Is Oklahoma a ‘Backwards’ State?

Legislative sessions in Oklahoma are usually rife with contention, last-minute budget deals and unconventional bills and this year has certainly been no exception.  With this year’s budget still being a huge question mark, cuts are already happening and many departments have already begun trimming staff.  Medicaid, the earned income tax credit  and education funding are issues making the news, along with non-budgetary items including abortions and school restrooms.  Yes, restrooms.

Put it all together with a few other things and it’s apparently enough that some have labeled Oklahoma a ‘backwards’ state.  A national laughingstock. An embarrassment.  I have probably seen more negative articles and comments about Oklahoma and our legislature this year than any other.  Articles such as the one titled “Oklahoma Continues Marching Backwards Into the 1950’s With New Laws.” One column I saw shared frequently was from Ginnie Graham of the Tulsa World, who said, “Oklahoma sure had one embarrassing week.”  It was pretty clear from her column that her politics are liberal and her disdain for the legislature reflected that.  She railed not only about the budget situation but also an abortion bill, the “Great Bathroom Debate of 2016” as she put it, and other things that aren’t related to the legislature.

“After days like these, there’s a need for contemplation, a bit of anger and a lot of action. If this isn’t the tipping point, it must be near. Oklahoma has to do better than what our elected lawmakers are giving us.”

Oklahoma has to do better.  That’s an attitude expressed by many lately.  But better in what respect?  Better at the budget?  Better at not cutting whatever pet issue the complainer cares about? Better at ignoring issues that many do care about, such as abortion and the restroom issue?

OK BudgetThere’s no debating the fact that the state budget is in trouble this year.  With the budget shortfall being more than $1 billion, cuts are unavoidable. The question is, what gets cut? No matter what gets cut, people will complain.  Education gets cut; people complain. Social services get cut; people complain.  Staffing gets cut; people lose their jobs, including some of the people with whom I’ve worked for years.  I doubt you could find anyone connected to the budget process, from those who create it to those who are affected by it, who are happy with the current situation.

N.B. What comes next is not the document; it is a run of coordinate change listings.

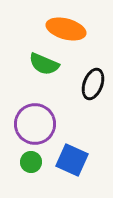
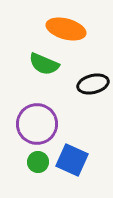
black ellipse: rotated 56 degrees clockwise
purple circle: moved 2 px right
green circle: moved 7 px right
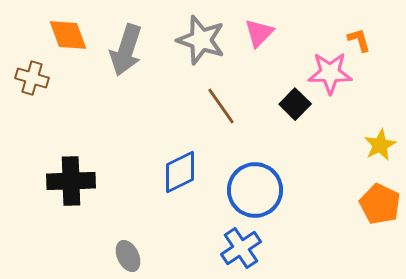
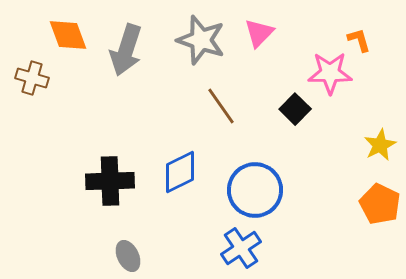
black square: moved 5 px down
black cross: moved 39 px right
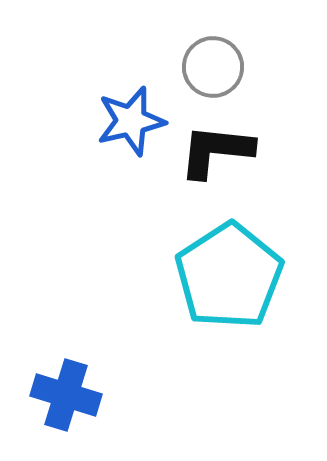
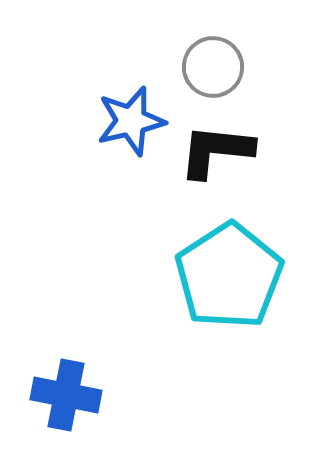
blue cross: rotated 6 degrees counterclockwise
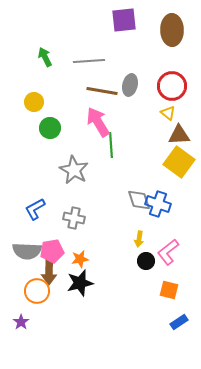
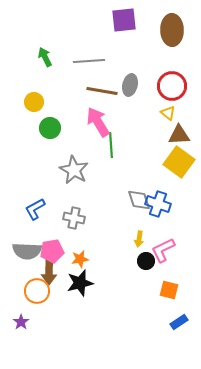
pink L-shape: moved 5 px left, 2 px up; rotated 12 degrees clockwise
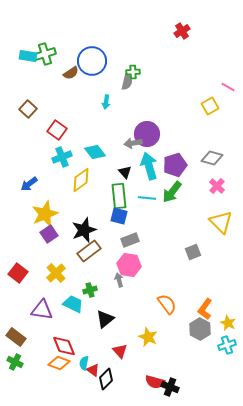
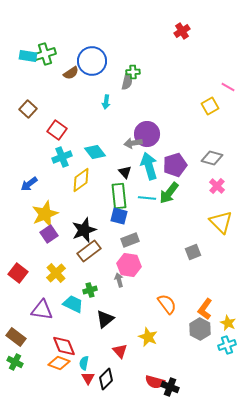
green arrow at (172, 192): moved 3 px left, 1 px down
red triangle at (93, 370): moved 5 px left, 8 px down; rotated 24 degrees clockwise
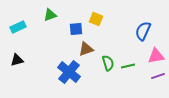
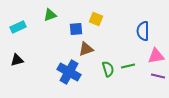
blue semicircle: rotated 24 degrees counterclockwise
green semicircle: moved 6 px down
blue cross: rotated 10 degrees counterclockwise
purple line: rotated 32 degrees clockwise
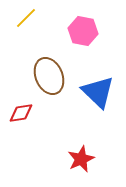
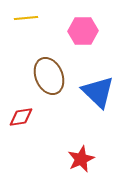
yellow line: rotated 40 degrees clockwise
pink hexagon: rotated 12 degrees counterclockwise
red diamond: moved 4 px down
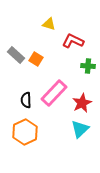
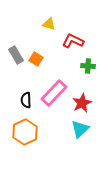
gray rectangle: rotated 18 degrees clockwise
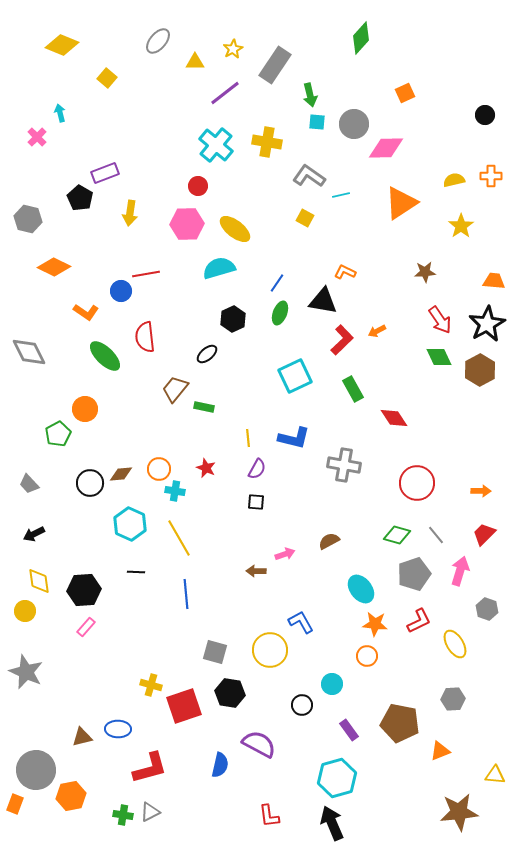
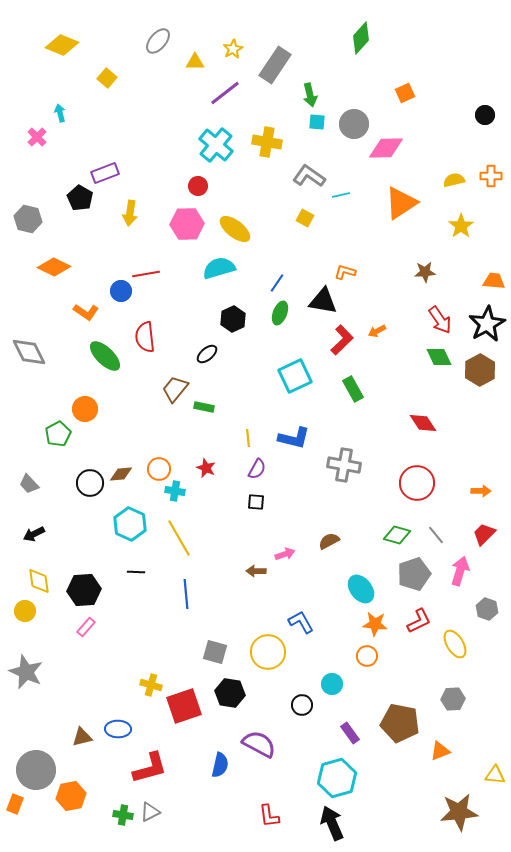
orange L-shape at (345, 272): rotated 10 degrees counterclockwise
red diamond at (394, 418): moved 29 px right, 5 px down
yellow circle at (270, 650): moved 2 px left, 2 px down
purple rectangle at (349, 730): moved 1 px right, 3 px down
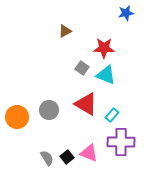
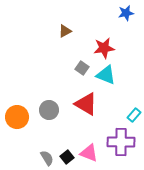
red star: rotated 10 degrees counterclockwise
cyan rectangle: moved 22 px right
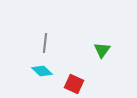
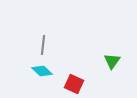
gray line: moved 2 px left, 2 px down
green triangle: moved 10 px right, 11 px down
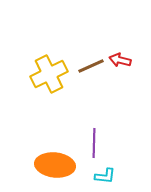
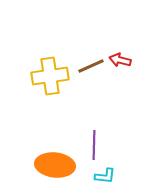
yellow cross: moved 1 px right, 2 px down; rotated 18 degrees clockwise
purple line: moved 2 px down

What seems to be riling people the most is that some of the legislators have the temerity to propose legislation dealing with social issues while work on the budget is proceeding.  Why, the nerve!  I wish I had a dollar for every person who has said that legislators have no right to propose any legislation until the budget is “fixed.”  What that really means is they don’t like the legislation being proposed.  This year is certainly no different.

Senator Nathan Dahm submitted SB1552, which would have made it a felony for a person to perform or induce an abortion.  Any person doing so would have faced between one and three years in the state penitentiary.  Of course, this bill was quickly labeled an outrage by those who see nothing wrong with abortion. Senator Dahm said he had hoped the bill would eventually end up at the Supreme Court and result in Roe v. Wade being overturned.  That’s not going to happen now since Governor Fallin vetoed the bill, saying some of the language was “too vague.”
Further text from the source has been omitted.